### Exercise aim
Verbatim output of the lines below is required, with the images omitted.

[Opening Supplied data section]

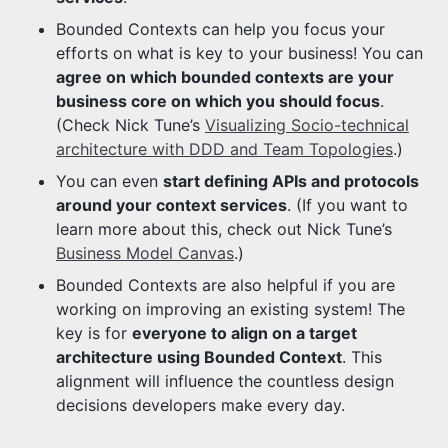
Bounded Contexts can help you focus your
efforts on what is key to your business! You can
agree on which bounded contexts are your
business core on which you should focus
.
(Check Nick Tune’s
Visualizing Socio-technical
architecture with DDD and Team Topologies
.)
You can even
start defining APIs and protocols
around your context services
. (If you want to
learn more about this, check out Nick Tune’s
Business Model Canvas
.)
Bounded Contexts are also helpful if you are
working on improving an existing system! The
key is for
everyone to align on a target
architecture using Bounded Context
. This
alignment will influence the countless design
decisions developers make every day.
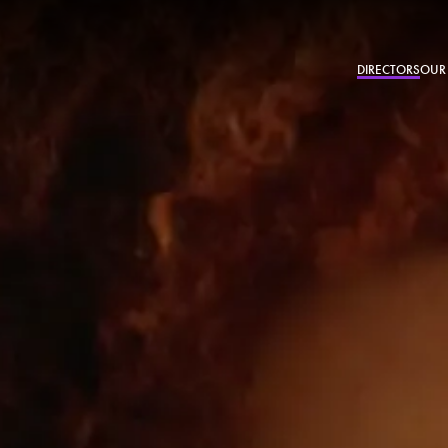
DIRECTORS
OUR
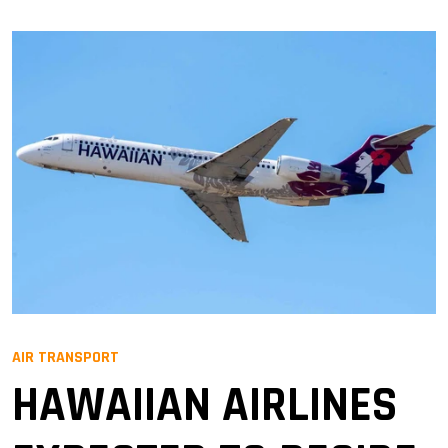
AIR TRANSPORT
HAWAIIAN AIRLINES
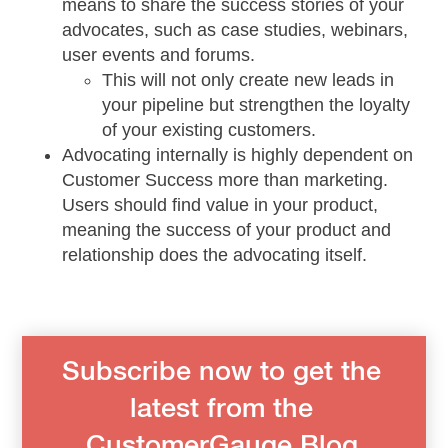
means to share the success stories of your
advocates, such as case studies, webinars,
user events and forums.
This will not only create new leads in
your pipeline but strengthen the loyalty
of your existing customers.
Advocating internally is highly dependent on
Customer Success more than marketing.
Users should find value in your product,
meaning the success of your product and
relationship does the advocating itself.
Subscribe now to get the
latest from the
CustomerGauge Blog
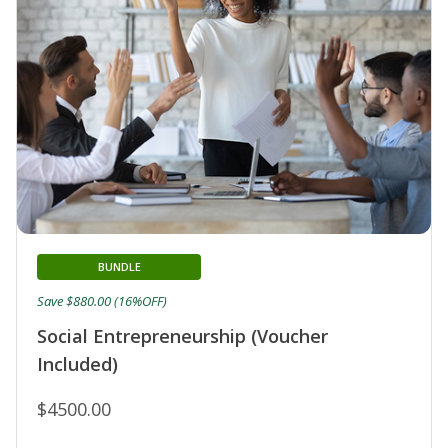
BUNDLE
Save $880.00 (16%OFF)
Social Entrepreneurship (Voucher
Included)
$4500.00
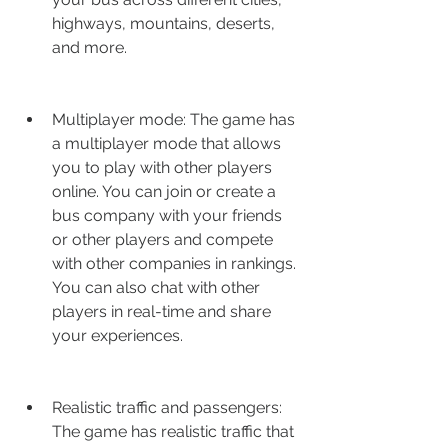
highways, mountains, deserts, 
and more.
Multiplayer mode: The game has 
a multiplayer mode that allows 
you to play with other players 
online. You can join or create a 
bus company with your friends 
or other players and compete 
with other companies in rankings. 
You can also chat with other 
players in real-time and share 
your experiences.
Realistic traffic and passengers: 
The game has realistic traffic that 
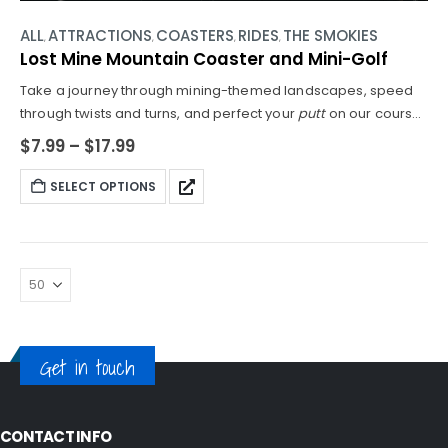
ALL
ATTRACTIONS
COASTERS
RIDES
THE SMOKIES
,
,
,
,
Lost Mine Mountain Coaster and Mini-Golf
Take a journey through mining-themed landscapes, speed
through twists and turns, and perfect your
putt
on our course.
Height Requirements for Coaster Rides: 38"- 54"
$
7.99
–
$
17.99
MINIMUM HEIGHT FOR COASTERCAN RIDE WITH ADULT -
UNDER 38 CANNOT RIDE COASTER. Please be guided
SELECT OPTIONS
accordingly.
Get in touch
CONTACT INFO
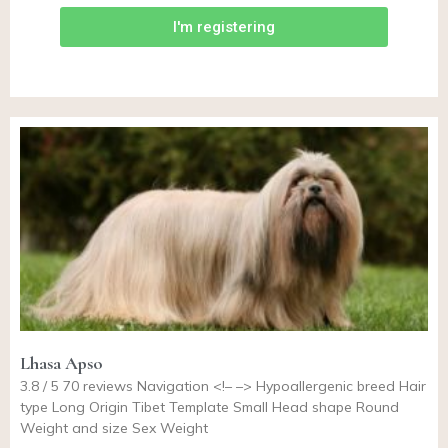
I'm registering
Lhasa Apso
3.8 / 5 70 reviews Navigation <!– –> Hypoallergenic breed Hair
type Long Origin Tibet Template Small Head shape Round
Weight and size Sex Weight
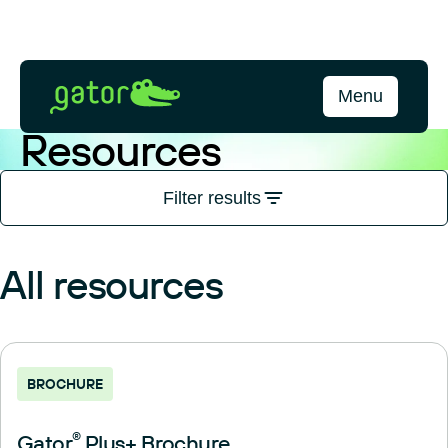
Skip
to
content
Gator
Menu
Bio
Resources
Filter results
All resources
BROCHURE
Gator
®
Plus+ Brochure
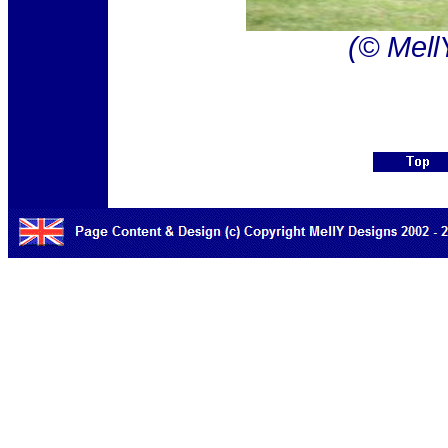
(© Mell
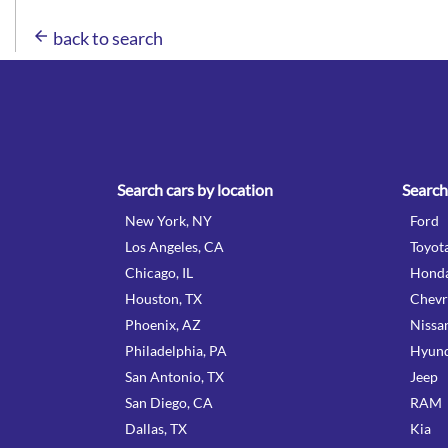
arrow_back
back to search
Search cars by location
Search
New York, NY
Ford
Los Angeles, CA
Toyot
Chicago, IL
Hond
Houston, TX
Chevr
Phoenix, AZ
Nissa
Philadelphia, PA
Hyund
San Antonio, TX
Jeep
San Diego, CA
RAM
Dallas, TX
Kia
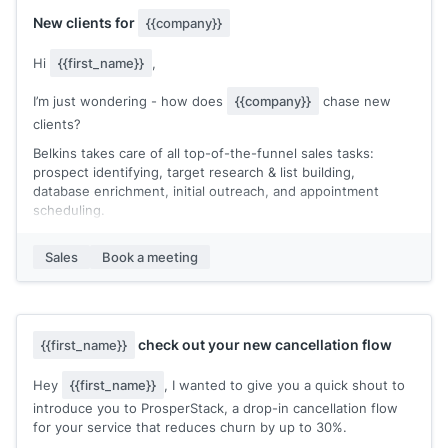
I’d like to set up a quick phone call or meeting to discuss
New clients for
{{company}}
your firm’s “Total E” goals. Thanks for connecting me to the
right person.
Hi
{{first_name}}
,
Best,
I’m just wondering - how does
{{company}}
chase new
[[name]]
clients?
Belkins takes care of all top-of-the-funnel sales tasks:
prospect identifying, target research & list building,
database enrichment, initial outreach, and appointment
scheduling.
The resources below cover our general overview, 3rd party
Sales
Book a meeting
review sites, and our use-cases. These should help with
your evaluation.
Case studies -> https://belkins.io/case-studies
Clients Testimonials on Clutch ->
check out your new cancellation flow
{{first_name}}
https://clutch.co/profile/belkins
Folderly case studies -> https://folderly.com/case-studies
Hey
{{first_name}}
, I wanted to give you a quick shout to
introduce you to ProsperStack, a drop-in cancellation flow
I’ll be happy to arrange a zoom meeting to share best
for your service that reduces churn by up to 30%.
practices. Perhaps next Tuesday will work?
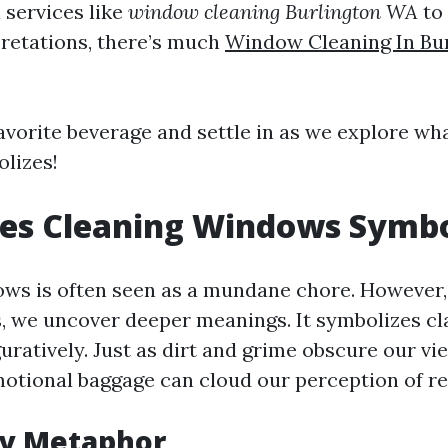
 services like
window cleaning Burlington WA
to
pretations, there’s much
Window Cleaning In Bu
favorite beverage and settle in as we explore wh
lizes!
es Cleaning Windows Symbo
ws is often seen as a mundane chore. However
s, we uncover deeper meanings. It symbolizes c
iguratively. Just as dirt and grime obscure our v
motional baggage can cloud our perception of rea
ty Metaphor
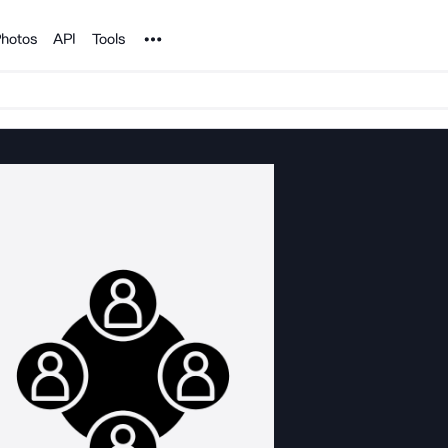
Noun Project
hotos
API
Tools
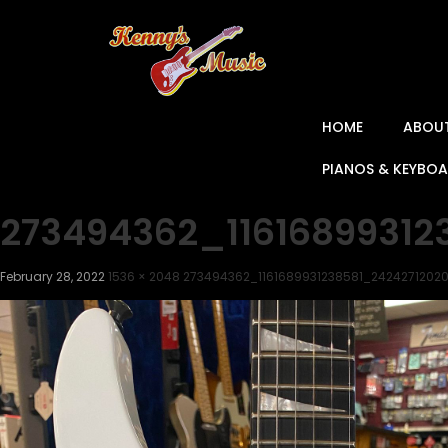
HOME
ABOU
PIANOS & KEYBO
273494362_1161689931
February 28, 2022
1536 × 2048
273494362_1161689931238581_242427120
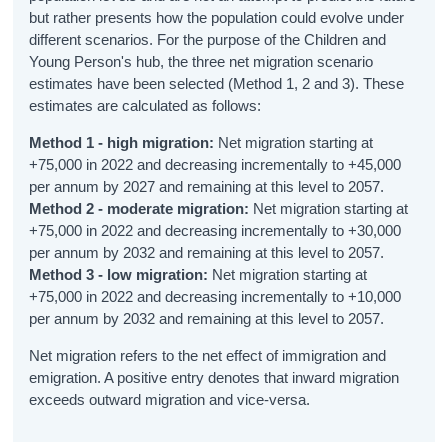
but rather presents how the population could evolve under
Primary Education
different scenarios. For the purpose of the Children and
Post-Primary Education
Young Person's hub, the three net migration scenario
estimates have been selected (Method 1, 2 and 3). These
Further Education
estimates are calculated as follows:
School Life
Method 1 - high migration:
Net migration starting at
+75,000 in 2022 and decreasing incrementally to +45,000
Education Metrics
per annum by 2027 and remaining at this level to 2057.
Method 2 - moderate migration:
Net migration starting at
Educational Attainment
+75,000 in 2022 and decreasing incrementally to +30,000
per annum by 2032 and remaining at this level to 2057.
General Health
Method 3 - low migration:
Net migration starting at
+75,000 in 2022 and decreasing incrementally to +10,000
Physical Health
per annum by 2032 and remaining at this level to 2057.
Exercise
Net migration refers to the net effect of immigration and
emigration. A positive entry denotes that inward migration
Diet
exceeds outward migration and vice-versa.
Smoking and E-Cigarette Use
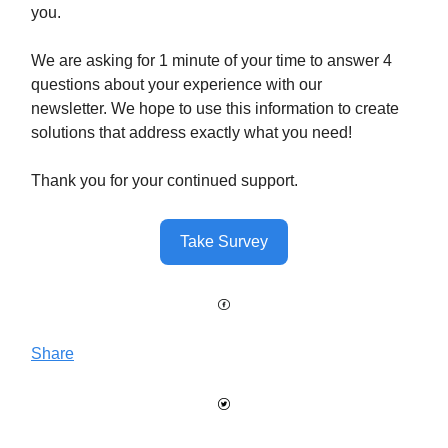
you.
We are asking for 1 minute of your time to answer 4
questions about your experience with our
newsletter. We hope to use this information to create
solutions that address exactly what you need!
Thank you for your continued support.
Take Survey
Share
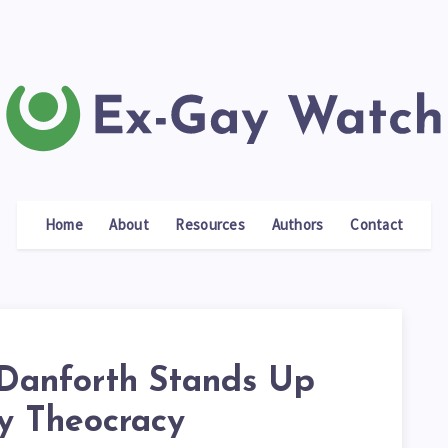
Home
About
Resources
Authors
Contact
Danforth Stands Up
ty Theocracy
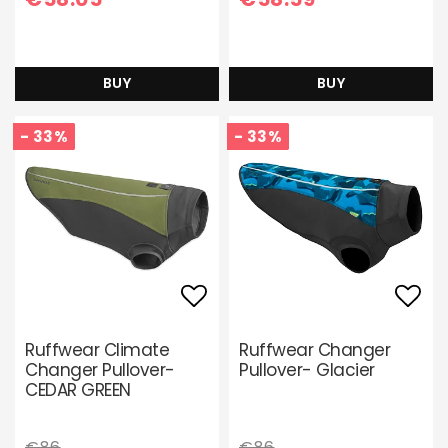
BUY
BUY
- 33%
- 33%
Add to list of favori
Add 
Ruffwear Climate
Ruffwear Changer
Changer Pullover-
Pullover- Glacier
CEDAR GREEN
€86
€86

[Closing Supplied data section]

### Solution to this problem
Bounded Contexts can help you focus your
efforts on what is key to your business! You can
agree on which bounded contexts are your
business core on which you should focus
.
(Check Nick Tune’s
Visualizing Socio-technical
architecture with DDD and Team Topologies
.)
You can even
start defining APIs and protocols
around your context services
. (If you want to
learn more about this, check out Nick Tune’s
Business Model Canvas
.)
Bounded Contexts are also helpful if you are
working on improving an existing system! The
key is for
everyone to align on a target
architecture using Bounded Context
. This
alignment will influence the countless design
decisions developers make every day.
DIRECTORS
OUR
AIR TRANSPORT
HAWAIIAN AIRLINES
means to share the success stories of your
advocates, such as case studies, webinars,
user events and forums.
This will not only create new leads in
your pipeline but strengthen the loyalty
of your existing customers.
Advocating internally is highly dependent on
Customer Success more than marketing.
Users should find value in your product,
meaning the success of your product and
relationship does the advocating itself.
Subscribe now to get the
latest from the
CustomerGauge Blog
BUNDLE
Save $880.00 (16%OFF)
Social Entrepreneurship (Voucher
Included)
$4500.00
highways, mountains, deserts, 
and more.
Multiplayer mode: The game has 
a multiplayer mode that allows 
you to play with other players 
online. You can join or create a 
bus company with your friends 
or other players and compete 
with other companies in rankings. 
You can also chat with other 
players in real-time and share 
your experiences.
Realistic traffic and passengers: 
The game has realistic traffic that 
ALL
ATTRACTIONS
COASTERS
RIDES
THE SMOKIES
,
,
,
,
Lost Mine Mountain Coaster and Mini-Golf
Take a journey through mining-themed landscapes, speed
through twists and turns, and perfect your
putt
on our course.
Height Requirements for Coaster Rides: 38"- 54"
$
7.99
–
$
17.99
MINIMUM HEIGHT FOR COASTERCAN RIDE WITH ADULT -
UNDER 38 CANNOT RIDE COASTER. Please be guided
SELECT OPTIONS
accordingly.
Get in touch
CONTACT INFO
I'm registering
Lhasa Apso
3.8 / 5 70 reviews Navigation <!– –> Hypoallergenic breed Hair
type Long Origin Tibet Template Small Head shape Round
Weight and size Sex Weight
Skip
to
content
Gator
Menu
Bio
Resources
Filter results
All resources
BROCHURE
Gator
®
Plus+ Brochure
(© Mell
arrow_back
back to search
Search cars by location
Search
New York, NY
Ford
Los Angeles, CA
Toyot
Chicago, IL
Hond
Houston, TX
Chevr
Phoenix, AZ
Nissa
Philadelphia, PA
Hyund
San Antonio, TX
Jeep
San Diego, CA
RAM
Dallas, TX
Kia
I’d like to set up a quick phone call or meeting to discuss
New clients for
{{company}}
your firm’s “Total E” goals. Thanks for connecting me to the
right person.
Hi
{{first_name}}
,
Best,
I’m just wondering - how does
{{company}}
chase new
[[name]]
clients?
Belkins takes care of all top-of-the-funnel sales tasks:
prospect identifying, target research & list building,
database enrichment, initial outreach, and appointment
scheduling.
The resources below cover our general overview, 3rd party
Sales
Book a meeting
review sites, and our use-cases. These should help with
your evaluation.
Case studies -> https://belkins.io/case-studies
Clients Testimonials on Clutch ->
check out your new cancellation flow
{{first_name}}
https://clutch.co/profile/belkins
Folderly case studies -> https://folderly.com/case-studies
Hey
{{first_name}}
, I wanted to give you a quick shout to
introduce you to ProsperStack, a drop-in cancellation flow
I’ll be happy to arrange a zoom meeting to share best
for your service that reduces churn by up to 30%.
practices. Perhaps next Tuesday will work?
 services like
window cleaning Burlington WA
to
pretations, there’s much
Window Cleaning In Bu
favorite beverage and settle in as we explore wh
lizes!
es Cleaning Windows Symbo
ws is often seen as a mundane chore. However
s, we uncover deeper meanings. It symbolizes c
iguratively. Just as dirt and grime obscure our v
motional baggage can cloud our perception of rea
ty Metaphor
Noun Project
hotos
API
Tools
HOME
ABOU
PIANOS & KEYBO
273494362_1161689931
February 28, 2022
1536 × 2048
273494362_1161689931238581_242427120
but rather presents how the population could evolve under
Primary Education
different scenarios. For the purpose of the Children and
Post-Primary Education
Young Person's hub, the three net migration scenario
estimates have been selected (Method 1, 2 and 3). These
Further Education
estimates are calculated as follows:
School Life
Method 1 - high migration:
Net migration starting at
+75,000 in 2022 and decreasing incrementally to +45,000
Education Metrics
per annum by 2027 and remaining at this level to 2057.
Method 2 - moderate migration:
Net migration starting at
Educational Attainment
+75,000 in 2022 and decreasing incrementally to +30,000
per annum by 2032 and remaining at this level to 2057.
General Health
Method 3 - low migration:
Net migration starting at
+75,000 in 2022 and decreasing incrementally to +10,000
Physical Health
per annum by 2032 and remaining at this level to 2057.
Exercise
Net migration refers to the net effect of immigration and
emigration. A positive entry denotes that inward migration
Diet
exceeds outward migration and vice-versa.
Smoking and E-Cigarette Use
you.
We are asking for 1 minute of your time to answer 4
questions about your experience with our
newsletter. We hope to use this information to create
solutions that address exactly what you need!
Thank you for your continued support.
Take Survey
Share
Home
About
Resources
Authors
Contact
Danforth Stands Up
ty Theocracy
BUY
BUY
- 33%
- 33%
Add to list of favori
Add 
Ruffwear Climate
Ruffwear Changer
Changer Pullover-
Pullover- Glacier
CEDAR GREEN
€86
€86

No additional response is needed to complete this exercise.